> **Exercise instructions**
Every entry is to be returned exactly as it stands; the pictures are to be dropped.
──────── Records for the exercise ────────
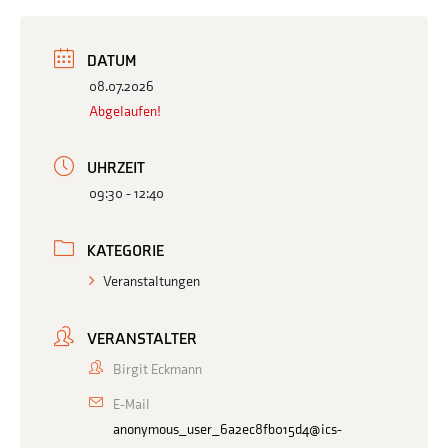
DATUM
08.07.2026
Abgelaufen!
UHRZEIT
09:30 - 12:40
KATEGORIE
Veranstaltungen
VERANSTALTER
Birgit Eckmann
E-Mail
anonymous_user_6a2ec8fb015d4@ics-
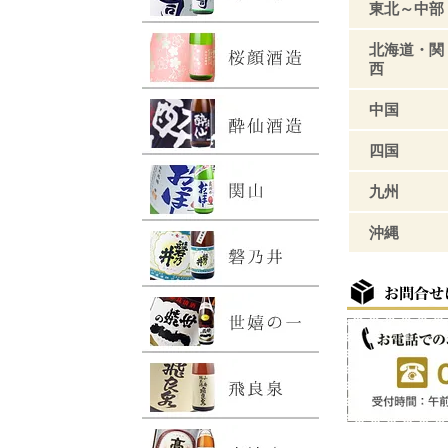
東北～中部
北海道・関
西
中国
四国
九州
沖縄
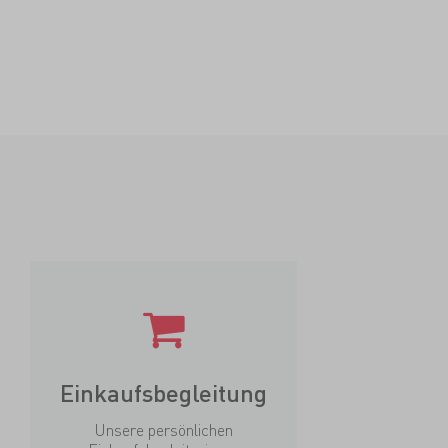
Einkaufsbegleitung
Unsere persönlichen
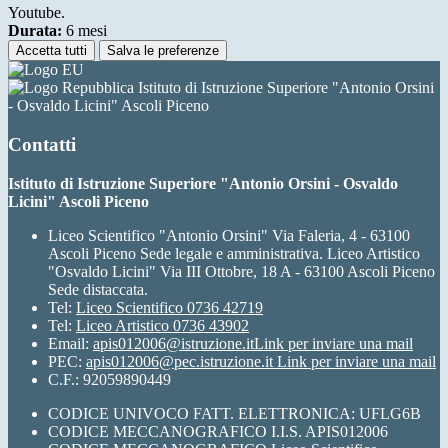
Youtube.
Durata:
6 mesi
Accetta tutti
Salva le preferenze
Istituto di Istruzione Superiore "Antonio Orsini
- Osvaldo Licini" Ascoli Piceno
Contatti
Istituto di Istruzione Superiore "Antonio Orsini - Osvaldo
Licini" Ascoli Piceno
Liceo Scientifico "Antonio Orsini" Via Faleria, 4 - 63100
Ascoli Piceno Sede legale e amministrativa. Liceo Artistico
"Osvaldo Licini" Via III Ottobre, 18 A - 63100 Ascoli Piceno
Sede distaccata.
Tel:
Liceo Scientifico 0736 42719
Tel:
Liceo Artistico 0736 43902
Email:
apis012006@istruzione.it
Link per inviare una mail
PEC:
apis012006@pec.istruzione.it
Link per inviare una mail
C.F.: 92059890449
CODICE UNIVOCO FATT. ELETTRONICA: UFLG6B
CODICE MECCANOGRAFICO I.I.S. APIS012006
────────
> **Result for this exercise**
DATUM
08.07.2026
Abgelaufen!
UHRZEIT
09:30 - 12:40
KATEGORIE
Veranstaltungen
VERANSTALTER
Birgit Eckmann
E-Mail
anonymous_user_6a2ec8fb015d4@ics-
東北～中部
北海道・関
西
中国
四国
九州
沖縄
Einkaufsbegleitung
Unsere persönlichen
Youtube.
Durata:
6 mesi
Accetta tutti
Salva le preferenze
Istituto di Istruzione Superiore "Antonio Orsini
- Osvaldo Licini" Ascoli Piceno
Contatti
Istituto di Istruzione Superiore "Antonio Orsini - Osvaldo
Licini" Ascoli Piceno
Liceo Scientifico "Antonio Orsini" Via Faleria, 4 - 63100
Ascoli Piceno Sede legale e amministrativa. Liceo Artistico
"Osvaldo Licini" Via III Ottobre, 18 A - 63100 Ascoli Piceno
Sede distaccata.
Tel:
Liceo Scientifico 0736 42719
Tel:
Liceo Artistico 0736 43902
Email:
apis012006@istruzione.it
Link per inviare una mail
PEC:
apis012006@pec.istruzione.it
Link per inviare una mail
C.F.: 92059890449
CODICE UNIVOCO FATT. ELETTRONICA: UFLG6B
CODICE MECCANOGRAFICO I.I.S. APIS012006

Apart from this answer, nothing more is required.